In the Wintive baseline, HVE adoption sits at 4% because the service only reached General Availability in March 2026, so most tenants are still in the evaluation phase. ACS Email adoption is 9%, driven primarily by tenants that previously used a third-party email API (SendGrid, Mailjet, Postmark) and migrated to ACS for Azure consolidation. Furthermore, only 17% of tenants have completed the OAuth-only migration end-to-end — the remaining 83% still have at least one path to phase out before late December 2026.
⚠ 5 SMB-specific Microsoft 365 SMTP relay pitfalls observed in audits
The five pitfalls below cover anti-patterns Wintive observes most often during tenant audits. Specifically, each entry Wintive consistently observes during SMB tenant audits. Each entry includes the symptom, the root cause, and the corrective action.
1 — Mail Contact misconfigured as an outbound relay path
Furthermore, the historical confusion that, in the Wintive audit catalogue, motivated this guide rewrite. A Mail Contact in Exchange Online is a recipient object — it appears in the Global Address List and receives mail addressed to its external SMTP address. A common mistake is to assume that creating a Mail Contact authorizes outbound traffic from that address, which is not the case. The fix is to identify the actual sender (app, MFP, script) and route it through one of the five real relay methods.
2 — Static IP shared across multiple organizations on the same connector
Specifically, Connector relay authorizes any traffic from the configured IP, with no further sender verification. Therefore, sharing the static IP with another tenant or with a generic ISP NAT pool exposes the tenant to spoofed mail relayed under its accepted domain. The fix is a dedicated public IP for the relay and a strict SPF policy that lists only the controlled IPs, with a soft-fail or hard-fail mechanism on the From domain.
3 — SPF record not updated after connector relay setup
Specifically, a connector accepts the relay traffic, but external recipients see the message originating from the connector IP. If that IP is not listed in the From domain SPF record, the message fails SPF and lands in Junk or is rejected silently. The fix is to add the connector public IP to SPF using the ip4: mechanism alongside include:spf.protection.outlook.com, then publish DKIM and align DMARC for the From domain.
4 — HVE used for external recipients (no longer supported since June 2025)
Specifically, early HVE Public Preview tenants briefly had access to external sending, which Microsoft retired in June 2025. Tenants that adopted HVE during that window and still send externally now silently fail or get throttled. The fix is to migrate the external portion of the workload to Azure Communication Services Email and keep HVE for the internal-only portion.

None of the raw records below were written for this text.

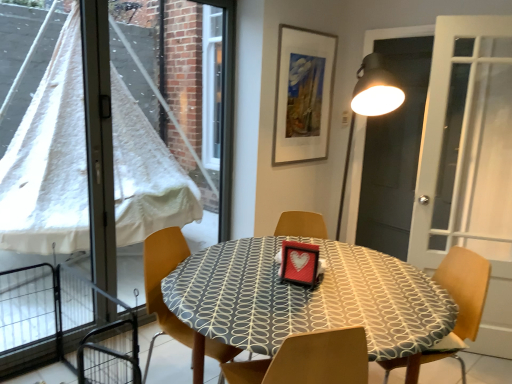 Question: Should I look upward or downward to see patterned fabric table at center?

Choices:
 (A) up
 (B) down

Answer: (B)

Question: Is wooden chair at center, arranged as the 1th chair when viewed from the left, positioned far away from black matte screen door at upper right?

Choices:
 (A) no
 (B) yes

Answer: (B)

Question: Is wooden chair at center, placed as the second chair when sorted from right to left, positioned with its back to black matte screen door at upper right?

Choices:
 (A) yes
 (B) no

Answer: (B)

Question: Is wooden chair at center, placed as the second chair when sorted from right to left, surrounding black matte screen door at upper right?

Choices:
 (A) no
 (B) yes

Answer: (A)

Question: Can you confirm if wooden chair at center, placed as the second chair when sorted from right to left, is bigger than black matte screen door at upper right?

Choices:
 (A) no
 (B) yes

Answer: (B)

Question: Does wooden chair at center, arranged as the 1th chair when viewed from the left, have a smaller size compared to black matte screen door at upper right?

Choices:
 (A) no
 (B) yes

Answer: (A)

Question: Is wooden chair at center, arranged as the 1th chair when viewed from the left, taller than black matte screen door at upper right?

Choices:
 (A) yes
 (B) no

Answer: (B)

Question: From a real-world perspective, is black matte screen door at upper right beneath wooden chair at right, arranged as the 2th chair when viewed from the left?

Choices:
 (A) yes
 (B) no

Answer: (B)

Question: Considering the relative sizes of black matte screen door at upper right and wooden chair at right, arranged as the 2th chair when viewed from the left, in the image provided, is black matte screen door at upper right bigger than wooden chair at right, arranged as the 2th chair when viewed from the left,?

Choices:
 (A) yes
 (B) no

Answer: (B)

Question: Considering the relative sizes of black matte screen door at upper right and wooden chair at right, arranged as the 2th chair when viewed from the left, in the image provided, is black matte screen door at upper right smaller than wooden chair at right, arranged as the 2th chair when viewed from the left,?

Choices:
 (A) yes
 (B) no

Answer: (A)

Question: Considering the relative sizes of black matte screen door at upper right and wooden chair at right, arranged as the 2th chair when viewed from the left, in the image provided, is black matte screen door at upper right thinner than wooden chair at right, arranged as the 2th chair when viewed from the left,?

Choices:
 (A) no
 (B) yes

Answer: (B)

Question: Is black matte screen door at upper right closer to camera compared to wooden chair at right, arranged as the 2th chair when viewed from the left?

Choices:
 (A) no
 (B) yes

Answer: (A)

Question: Does black matte screen door at upper right have a greater height compared to wooden chair at right, arranged as the 2th chair when viewed from the left?

Choices:
 (A) no
 (B) yes

Answer: (B)

Question: Is transparent plastic window at left with black matte screen door at upper right?

Choices:
 (A) yes
 (B) no

Answer: (B)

5 — Basic Auth disablement timeline misread as the original April 2026 cutoff
Specifically, Microsoft has revised the Basic Auth deprecation date several times in the Wintive observation window. Many SMB blogs and vendor advisories still reference the original April 2026 cutoff. As of January 2026, the actual disablement is late December 2026 by default, with the final removal in H2 2027. The fix is to plan against the revised timeline but treat any sender currently on Basic Auth as already on borrowed time — the technical risk profile has not changed even if the deadline moved.
Tenant audit — $97
Find every Basic Auth sender before the December 2026 cutoff
The Automated Tenant Health Check audits SMTP AUTH activity, identifies every Basic Auth sender, classifies each against the five-method matrix, and outputs a ready-to-execute migration plan. Two emails of direct support within 48 hours are included.

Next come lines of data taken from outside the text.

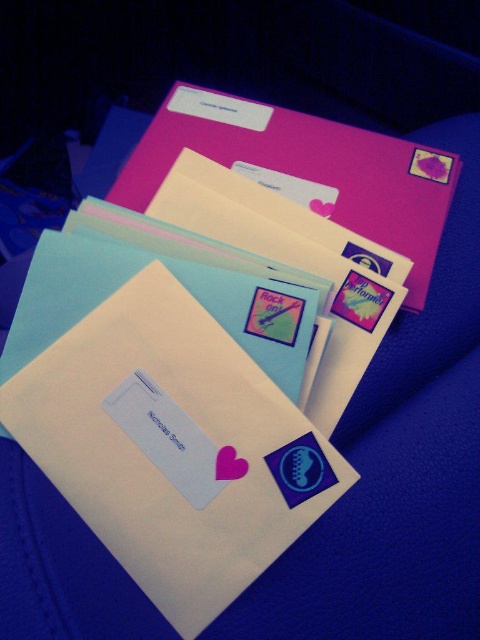 You are organizing a mail delivery and need to place the white paper envelope at center and the matte pink envelope at upper center into a box. Which envelope will require a larger space in the box?

The matte pink envelope at upper center requires a larger space in the box because it is bigger than the white paper envelope at center.

You are organizing a mail delivery and need to place the white paper envelope at center and the matte pink envelope at upper center into a narrow slot. Which envelope should you choose to fit better in the slot?

The white paper envelope at center has a smaller width compared to the matte pink envelope at upper center, so it will fit better in the narrow slot.

You are organizing a mail delivery and need to place a new envelope between the white paper envelope at center and the matte pink envelope at upper center. Given that the new envelope is 5.5 inches thick, will there be enough space between them to fit it?

The white paper envelope at center is 10.79 inches away from the matte pink envelope at upper center. Since the new envelope is 5.5 inches thick, there is sufficient space between them to fit it as 5.5 is less than 10.79.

❓ Microsoft 365 SMTP relay FAQ
Yes. As of January 2026, Microsoft revised the SMTP AUTH Basic authentication deprecation timeline. The behavior remains unchanged through December 2026. Late December 2026, SMTP AUTH Basic authentication is disabled by default on existing tenants, and the final removal date will be announced in H2 2027. New tenants created after December 2026 cannot use Basic authentication at all.

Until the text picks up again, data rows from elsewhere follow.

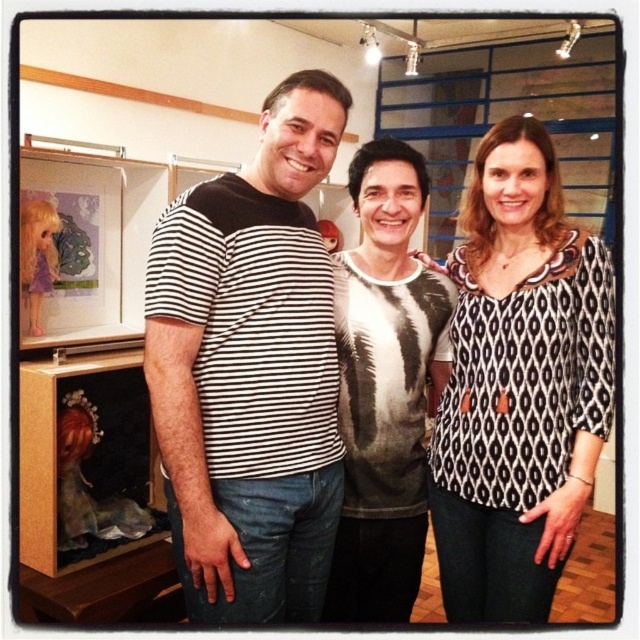 Does black printed blouse at center lie behind printed cotton shirt at center?

No, it is not.

Who is higher up, black printed blouse at center or printed cotton shirt at center?

black printed blouse at center is higher up.

In the scene shown: Who is more forward, (x=480, y=496) or (x=444, y=380)?

Positioned in front is point (x=480, y=496).

The width and height of the screenshot is (640, 640). Find the location of `black printed blouse at center`. black printed blouse at center is located at coordinates (518, 385).

Consider the image. Which is more to the right, striped cotton t-shirt at center or printed cotton shirt at center?

printed cotton shirt at center is more to the right.

Does point (296, 376) lie behind point (371, 372)?

No, (296, 376) is closer to viewer.

Between point (237, 234) and point (339, 360), which one is positioned in front?

Point (237, 234) is more forward.

The image size is (640, 640). In order to click on striped cotton t-shirt at center in this screenshot , I will do `click(250, 369)`.

Is striped cotton t-shirt at center positioned behind black printed blouse at center?

That is False.

Does point (269, 198) come in front of point (596, 336)?

Yes, it is.

The width and height of the screenshot is (640, 640). In order to click on striped cotton t-shirt at center in this screenshot , I will do `click(250, 369)`.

Direct Send accepts traffic from any source on port 25 to the tenant MX endpoint without authentication, but only delivers to internal recipients within the same tenant. Connector relay also uses port 25 to the tenant MX endpoint without authentication, but the inbound connector authorizes a specific static public IP, which allows external recipients in addition to internal ones. Therefore, Connector relay needs an explicit setup and a dedicated IP, while Direct Send is zero-setup but internal-only.
Microsoft announced General Availability of High Volume Email or HVE for March 2026. HVE has been in Public Preview since 2024. Since June 2025, HVE supports internal recipients only, which is a tightening of the original Public Preview scope. HVE retains a Basic authentication option on its dedicated endpoint smtp-hve.office365.com until September 2028, which makes it the practical migration target for legacy LOB applications that cannot move to OAuth in the December 2026 window.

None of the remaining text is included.